Agora estou cursando direito na Universidade Federal de Minas Gerais, onde passei em segundo lugar no vestibular em vaga para PCD. Precisei de várias adaptações para conseguir acompanhar a minha turma da faculdade, fora ter que superar também todos os traumas que sofri. Estar cursando direito é uma conquista enorme para mim, já que o meu prognóstico era de que não conseguiria nunca levar uma ‘vida normal’. Então, fico realmente muito feliz ao ver todo o meu progresso e por saber que desafiei e superei o que vários profissionais disseram.

Gabrielle Luiza Ramos (Foto: Arquivo Pessoal)

Gabrielle Luiza Ramos (Foto: Arquivo Pessoal)

Como a maioria das pessoas com autismo, tenho muita dificuldade em relação a mudanças.

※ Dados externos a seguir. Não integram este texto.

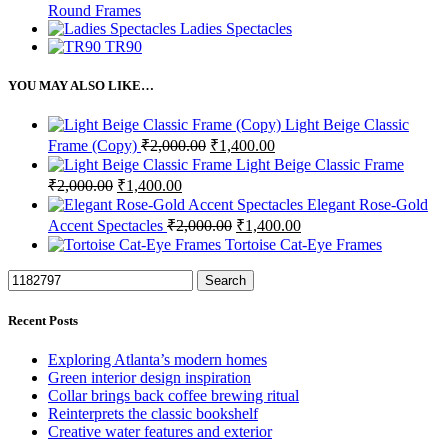
Round Frames
Ladies Spectacles
TR90
YOU MAY ALSO LIKE…
Light Beige Classic
Original
Current
Frame (Copy)
₹
2,000.00
₹
1,400.00
price
price
Light Beige Classic Frame
was:
is:
Original
Current
₹
2,000.00
₹
1,400.00
₹2,000.00.
₹1,400.00.
price
price
Elegant Rose-Gold
was:
is:
Original
Current
Accent Spectacles
₹
2,000.00
₹
1,400.00
₹2,000.00.
₹1,400.00.
price
price
Tortoise Cat-Eye Frames
was:
is:
₹2,000.00.
₹1,400.00.
Search
Recent Posts
Exploring Atlanta’s modern homes
Green interior design inspiration
Collar brings back coffee brewing ritual
Reinterprets the classic bookshelf
Creative water features and exterior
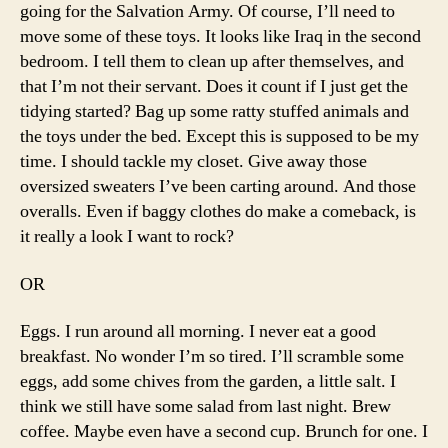
going for the Salvation Army. Of course, I’ll need to
move some of these toys. It looks like Iraq in the second
bedroom. I tell them to clean up after themselves, and
that I’m not their servant. Does it count if I just get the
tidying started? Bag up some ratty stuffed animals and
the toys under the bed. Except this is supposed to be my
time. I should tackle my closet. Give away those
oversized sweaters I’ve been carting around. And those
overalls. Even if baggy clothes do make a comeback, is
it really a look I want to rock?
OR
Eggs. I run around all morning. I never eat a good
breakfast. No wonder I’m so tired. I’ll scramble some
eggs, add some chives from the garden, a little salt. I
think we still have some salad from last night. Brew
coffee. Maybe even have a second cup. Brunch for one. I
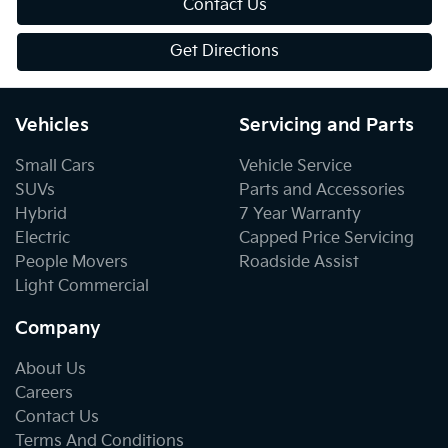
Contact Us
Get Directions
Vehicles
Servicing and Parts
Small Cars
Vehicle Service
SUVs
Parts and Accessories
Hybrid
7 Year Warranty
Electric
Capped Price Servicing
People Movers
Roadside Assist
Light Commercial
Company
About Us
Careers
Contact Us
Terms And Conditions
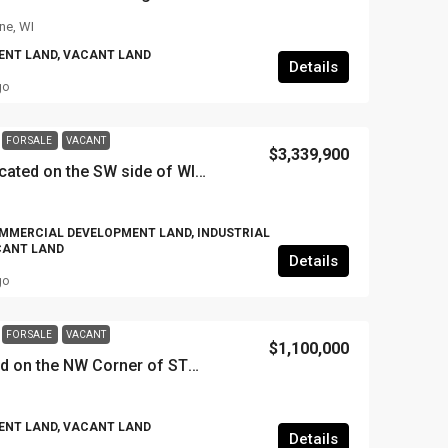
ne, WI
NT LAND, VACANT LAND
Details
go
FOR SALE
VACANT
$3,339,900
37.11 gross acres located on the SW side of WIS 195 & 100th Avenue, Village of Somers, WI
MMERCIAL DEVELOPMENT LAND, INDUSTRIAL
CANT LAND
Details
go
FOR SALE
VACANT
$1,100,000
+/- 9.72 Acres located on the NW Corner of STH 31 & 4 Mile Road, 4712 4 Mile Road, Caledonia, WI
NT LAND, VACANT LAND
Details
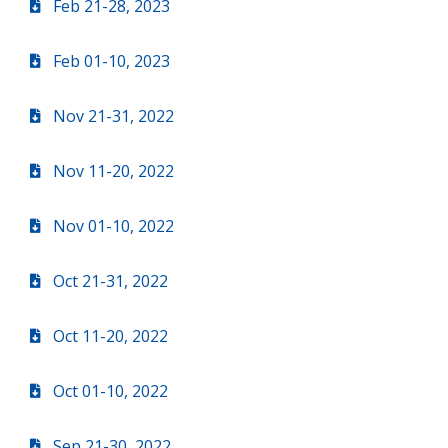
Feb 21-28, 2023
Feb 01-10, 2023
Nov 21-31, 2022
Nov 11-20, 2022
Nov 01-10, 2022
Oct 21-31, 2022
Oct 11-20, 2022
Oct 01-10, 2022
Sep 21-30, 2022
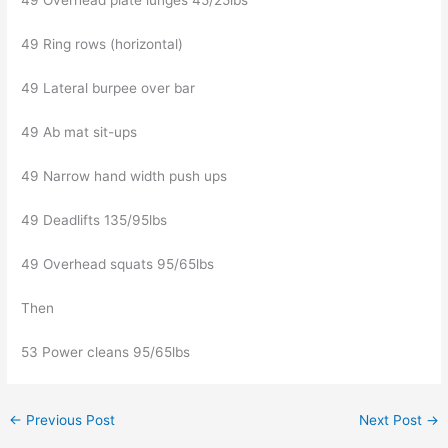
49 Overhead plate lunges 45/25lbs
49 Ring rows (horizontal)
49 Lateral burpee over bar
49 Ab mat sit-ups
49 Narrow hand width push ups
49 Deadlifts 135/95lbs
49 Overhead squats 95/65lbs
Then
53 Power cleans 95/65lbs
←
Previous Post
Next Post
→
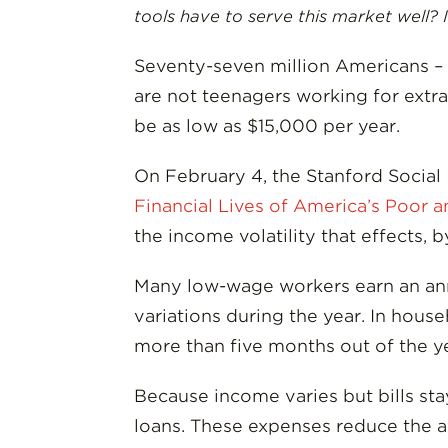
tools have to serve this market well? I
Seventy-seven million Americans – a
are not teenagers working for extra
be as low as $15,000 per year.
On February 4, the Stanford Social
Financial Lives of America’s Poor 
the income volatility that effects,
Many low-wage workers earn an annu
variations during the year. In hous
more than five months out of the y
Because income varies but bills sta
loans. These expenses reduce the am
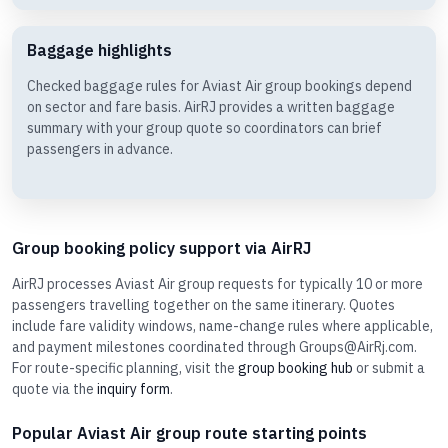
Baggage highlights
Checked baggage rules for Aviast Air group bookings depend
on sector and fare basis. AirRJ provides a written baggage
summary with your group quote so coordinators can brief
passengers in advance.
Group booking policy support via AirRJ
AirRJ processes Aviast Air group requests for typically 10 or more
passengers travelling together on the same itinerary. Quotes
include fare validity windows, name-change rules where applicable,
and payment milestones coordinated through Groups@AirRj.com.
For route-specific planning, visit the
group booking hub
or submit a
quote via the
inquiry form
.
Popular Aviast Air group route starting points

Estive de férias recentemente e o Recursos Humanos da empresa onde trabalho me mandou uma mensagem fofa para me atualizar das mudanças de espaço que teríamos no nosso setor. A moça do RH citou cada detalhe que havia sido modificado durante as minhas férias. E, inclusive, me ‘apresentou’ o novo funcionário, desenhando num papel a imagem de um boneco para ajudar na minha adaptação do novo espaço que iria ocupar. É assim, nestes pequenos gestos, que a inclusão vai se instalando e acontecendo. Outro dia, estava bem barulhento no trabalho, muitas pessoas conversavam alto demais e a chuva batia com muita força nas janelas do escritório. Com tantos ruídos e estímulos auditivos, acabei tendo uma crise, já que tenho muita sensibilidade nos meus ouvidos, o que é muito comum em autistas. Me sentei no chão do escritório e apenas me balançava para frente e para trás, sem conseguir falar, nem sair daquele lugar. Travei total. Alguns colegas e até o dono da empresa vieram até a mim para me acalmar e confesso que essa não é uma tarefa fácil. Fui voltando aos poucos. Não consigo descrever o quanto sou grata por trabalhar e dividir a maior parte do meu tempo com essas pessoas. Eu espero muito, de coração, que algum dia a inclusão e a empatia que vivo no meu ambiente de trabalho se torne uma realidade para tantos outros autistas e pessoas que sofrem de alguma deficiência também em outras empresas. Sabemos que 80% dos autistas estão fora do mercado atualmente e precisamos, sim, de mais acessibilidade e oportunidades. Estou há dois anos aqui nesse trabalho, onde sou muito valorizada enquanto ser humano e também como profissional. Foi o meu primeiro emprego na vida e onde tenho me realizado plenamente.

Hoje em dia faço faculdade, tenho um trabalho digno que me sustenta, estou morando sozinha há seis meses e consigo, assim, ter a minha independência. Isso é uma grande vitória para quem tem autismo. Não se usa mais classificar autismo por nível, mas posso dizer que estou no nível moderado, de acordo com meus laudos. Em 2019 criei uma página no Instagram (@de.tudo.autista), onde comecei a relatar sobre a minha vida sendo autista, mostrando a realidade de uma pessoa adulta com uma deficiência ainda tão estereotipada de forma ruim ou menosprezada. Meu objetivo sempre foi mostrar a verdade como vivo, estudo, trabalho e acabar de vez com todos esses preconceitos e pré-julgamentos. Hoje me sinto uma pessoa feliz e realizada."